Three at Florida Tech Earn Faculty Excellence Awards

– Three Florida Tech faculty earned 2003 Faculty Excellence Awards for outstanding performance. They are Dr. Ralph Turingan, associate professor of
biological sciences, who earned the Kerry Bruce Clark Award for Excellence in Teaching; Dr. Joseph Dwyer, associate professor of physics and space
sciences, who earned the Award for Excellence in Research and Maria Pozo de Fernandez, assistant professor of chemical engineering, who earned the Andrew
W. Revay Jr. Award for Excellence in Service.

Turingan has a fully funded research program with a national reputation. His efforts have been cited for producing major improvements in the marine biology
program.

Dr. Gary Wells, head of the Department of Biological Sciences, wrote: “As a teacher, Ralph is a real star! . . . His strengths involve a combination of a
very charismatic personality, an energetic and excited teaching style and deep commitment to teaching his students.”

Dwyer currently researches under grants totaling over $1.2 million. Among these is a National Science Foundation Faculty Early Career Award for $411,000,
funds his work on runaway breakdown of air during thunderstorms. He and his team were the first to prove that lightning emits X-rays. Their research was
covered in the prestigious journal, Science.

Dwyer’s Florida Tech team includes faculty members, Dr.
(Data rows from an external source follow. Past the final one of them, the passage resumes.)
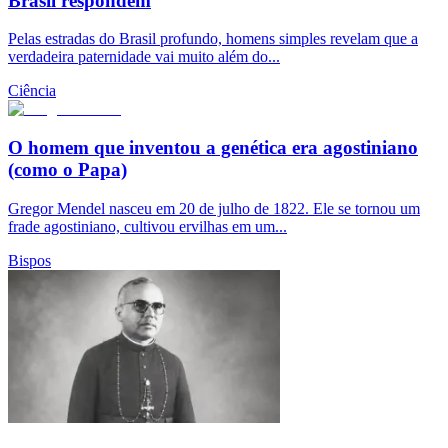
Brasil respondem
Pelas estradas do Brasil profundo, homens simples revelam que a
verdadeira paternidade vai muito além do...
Ciência
O homem que inventou a genética era agostiniano
(como o Papa)
Gregor Mendel nasceu em 20 de julho de 1822. Ele se tornou um
frade agostiniano, cultivou ervilhas em um...
Bispos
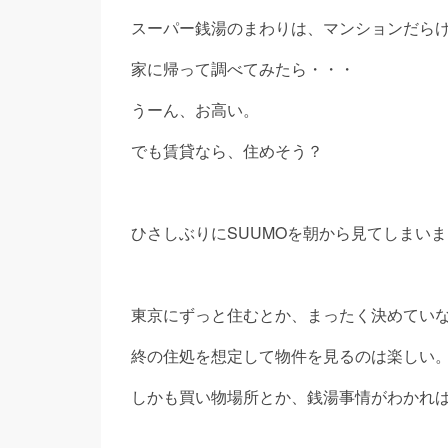
スーパー銭湯のまわりは、マンションだら
家に帰って調べてみたら・・・
うーん、お高い。
でも賃貸なら、住めそう？
ひさしぶりにSUUMOを朝から見てしまい
東京にずっと住むとか、まったく決めてい
終の住処を想定して物件を見るのは楽しい
しかも買い物場所とか、銭湯事情がわかれ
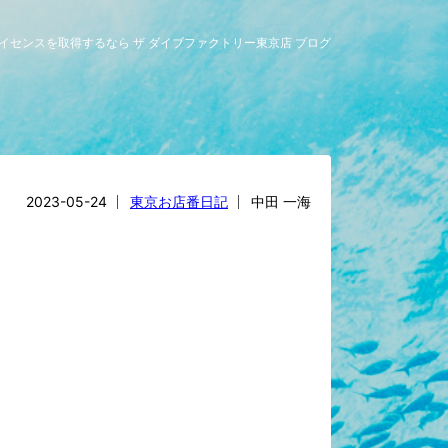
グライセンスを取得するなら ザ ダイブファクトリー東京店 ブログ
2023-05-24
東京お店番日記
中田 一海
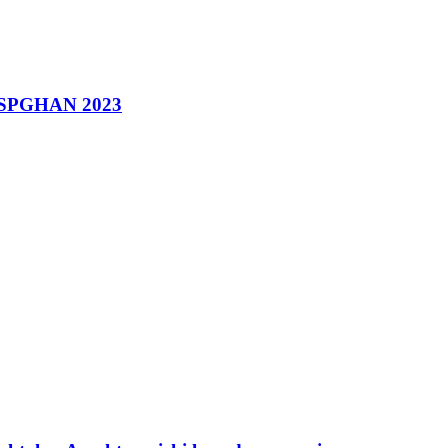
 ESPGHAN 2023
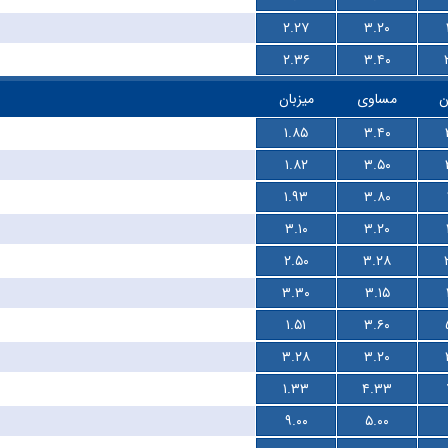
۲.۲۷
۳.۲۰
۲.۳۶
۳.۴۰
ن
مساوی
میزبان
۱.۸۵
۳.۴۰
۱.۸۲
۳.۵۰
۱.۹۳
۳.۸۰
۳.۱۰
۳.۲۰
۲.۵۰
۳.۲۸
۳.۳۰
۳.۱۵
۱.۵۱
۳.۶۰
۳.۲۸
۳.۲۰
۱.۳۳
۴.۳۳
۹.۰۰
۵.۰۰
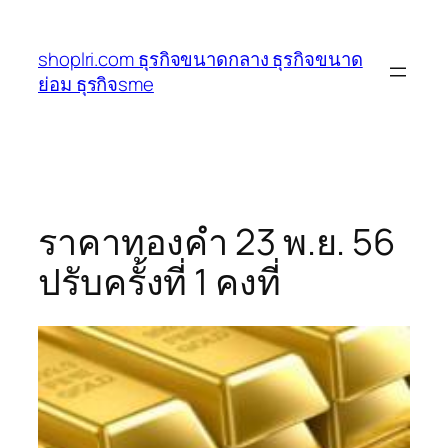
ข้าม
ไป
shoplri.com ธุรกิจขนาดกลาง ธุรกิจขนาด
ยัง
ย่อม ธุรกิจsme
เนื้อหา
ราคาทองคำ 23 พ.ย. 56
ปรับครั้งที่ 1 คงที่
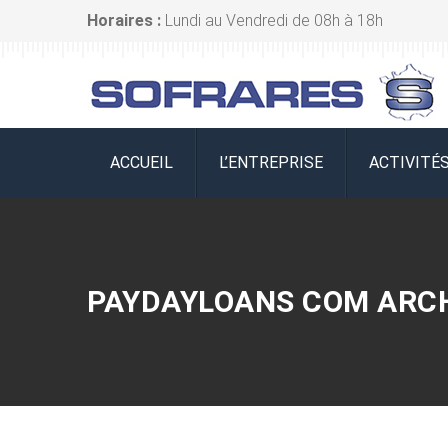
Horaires :
Lundi au Vendredi de 08h à 18h
ACCUEIL
L’ENTREPRISE
ACTIVITÉ
PAYDAYLOANS COM ARCH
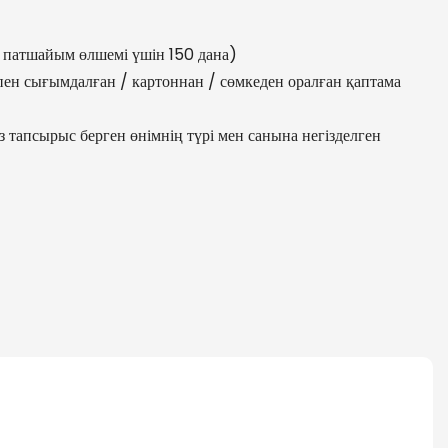
н патшайым өлшемі үшін 150 дана)
ен сығымдалған / картоннан / сөмкеден оралған қаптама
сіз тапсырыс берген өнімнің түрі мен санына негізделген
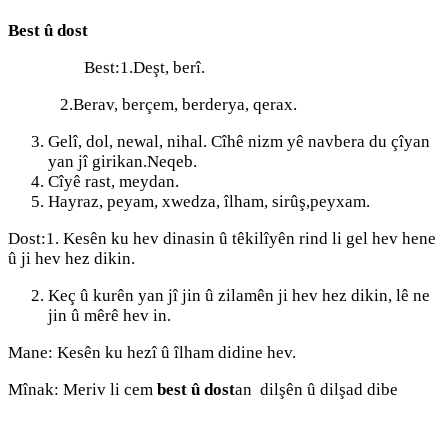
Best û dost
Best:1.Deşt, berî.
2.Berav, berçem, berderya, qerax.
Gelî, dol, newal, nihal. Cîhê nizm yê navbera du çîyan
yan jî girikan.Neqeb.
Cîyê rast, meydan.
Hayraz, peyam, xwedza, îlham, sirûş,peyxam.
Dost:1. Kesên ku hev dinasin û têkilîyên rind li gel hev hene
û ji hev hez dikin.
Keç û kurên yan jî jin û zilamên ji hev hez dikin, lê ne
jin û mêrê hev in.
Mane: Kesên ku hezî û îlham didine hev.
Mînak: Meriv li cem
best û dost
an dilşên û dilşad dibe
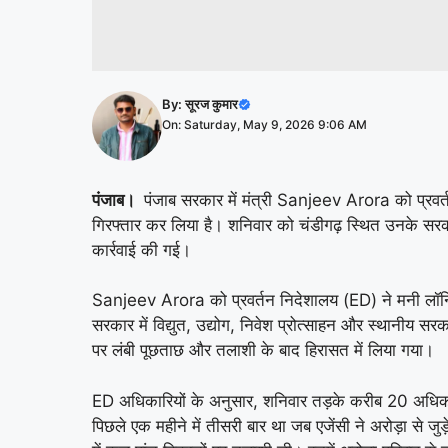
By:
सूरज कुमार
On: Saturday, May 9, 2026 9:06 AM
पंजाब।
पंजाब सरकार में मंत्री
Sanjeev Arora
को प्रवर्
गिरफ्तार कर लिया है। शनिवार को चंडीगढ़ स्थित उनके स
कार्रवाई की गई।
Sanjeev Arora
को प्रवर्तन निदेशालय (ED) ने मनी लॉन्ड
सरकार में विद्युत, उद्योग, निवेश प्रोत्साहन और स्थानीय 
पर लंबी पूछताछ और तलाशी के बाद हिरासत में लिया गया।
ED अधिकारियों के अनुसार, शनिवार तड़के करीब 20 अधिकार
पिछले एक महीने में तीसरी बार था जब एजेंसी ने अरोड़ा से जुड़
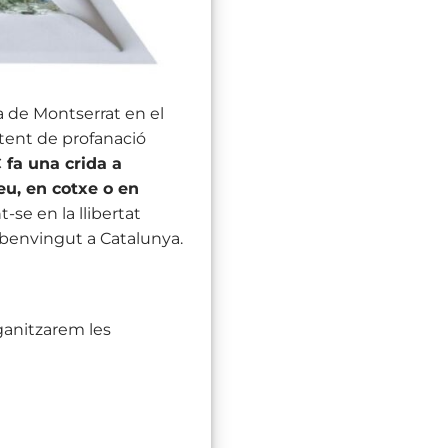
ia de Montserrat en el
ntent de profanació
 fa una crida a
eu, en cotxe o en
e en la llibertat
s benvingut a Catalunya.
rganitzarem les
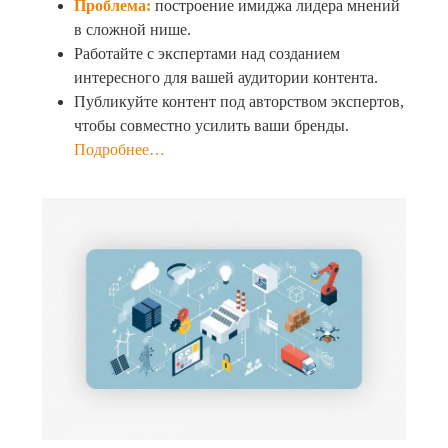
Проблема:
построение имиджа лидера мнений
в сложной нише.
Работайте с экспертами над созданием
интересного для вашей аудитории контента.
Публикуйте контент под авторством экспертов,
чтобы совместно усилить ваши бренды.
Подробнее…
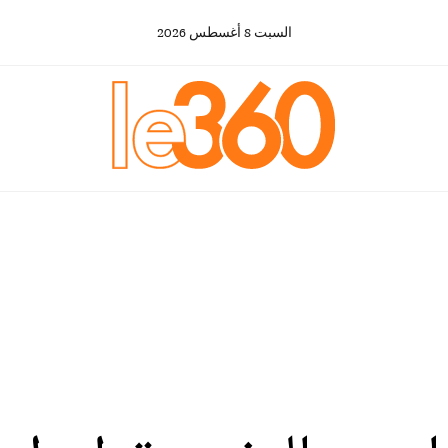
السبت
8
أغسطس
2026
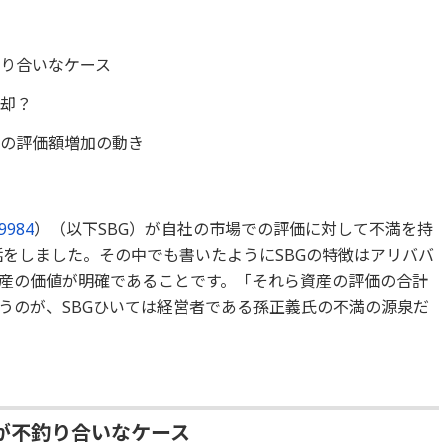
り合いなケース
売却？
ーの評価額増加の動き
9984
）（以下SBG）が自社の市場での評価に対して不満を持
話をしました。その中でも書いたようにSBGの特徴はアリババ
産の価値が明確であることです。「それら資産の評価の合計
うのが、SBGひいては経営者である孫正義氏の不満の源泉だ
が不釣り合いなケース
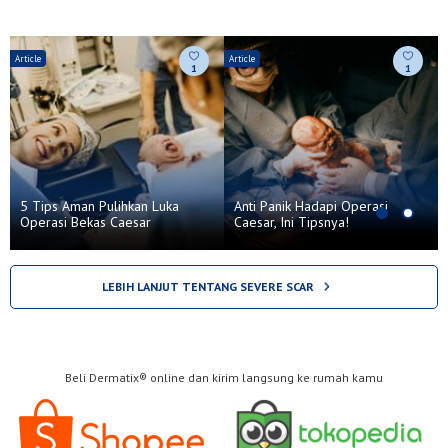
Article
Article
V
1
1
5 Tips Aman Pulihkan Luka
Anti Panik Hadapi Operasi
Operasi Bekas Caesar
Caesar, Ini Tipsnya!
LEBIH LANJUT TENTANG SEVERE SCAR
Beli Dermatix® online dan kirim langsung ke rumah kamu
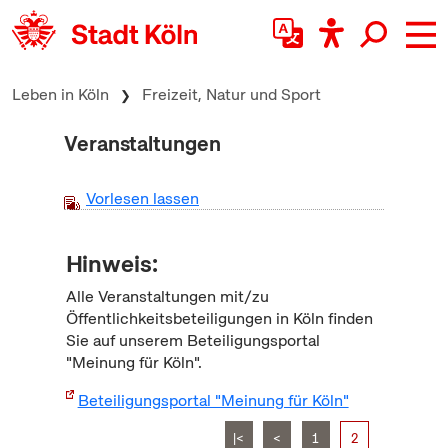
zum Inhalt springen
Leben in Köln
Freizeit, Natur und Sport
Veranstaltungen
Vorlesen lassen
Hinweis:
Alle Veranstaltungen mit/zu
Öffentlichkeitsbeteiligungen in Köln finden
Sie auf unserem Beteiligungsportal
"Meinung für Köln".
Beteiligungsportal "Meinung für Köln"
|<
<
1
2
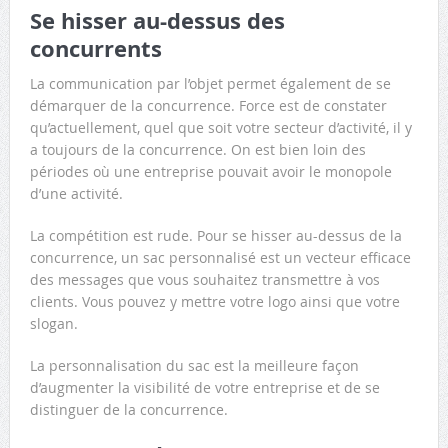
Se hisser au-dessus des
concurrents
La communication par l’objet permet également de se
démarquer de la concurrence. Force est de constater
qu’actuellement, quel que soit votre secteur d’activité, il y
a toujours de la concurrence. On est bien loin des
périodes où une entreprise pouvait avoir le monopole
d’une activité.
La compétition est rude. Pour se hisser au-dessus de la
concurrence, un sac personnalisé est un vecteur efficace
des messages que vous souhaitez transmettre à vos
clients. Vous pouvez y mettre votre logo ainsi que votre
slogan.
La personnalisation du sac est la meilleure façon
d’augmenter la visibilité de votre entreprise et de se
distinguer de la concurrence.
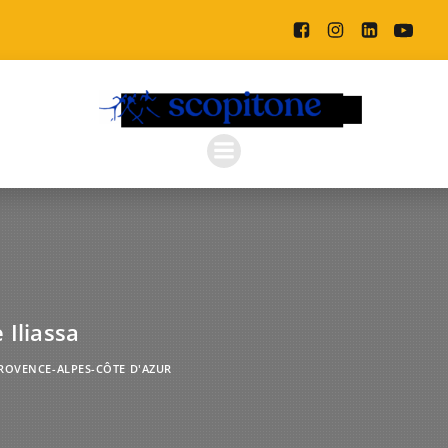
 Iliassa
ROVENCE-ALPES-CÔTE D'AZUR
Hamid Rassoul and Lee Caraway; graduate student Maher Al-Dayeh; and graduates Vincent Corbin and
Brian Wright.

Pozo de Fernandez is faculty advisor to three student organizations: American Institute of Chemical Engineers (AIChE), Society of Hispanic Engineers and
Society of Women Engineers. She helped the AIChE student chapter organize the 2003 Southern Regional Conference of student chapters, which was attended on
campus by more than 400 people. In 2002, Pozo de Fernandez also led the creation of a new summer program for middle school students, GETSMART (Gateway to
Engineering Technology, Science, Math and Resources for Tomorrow). The program will be repeated this summer, on campus, June 16-20.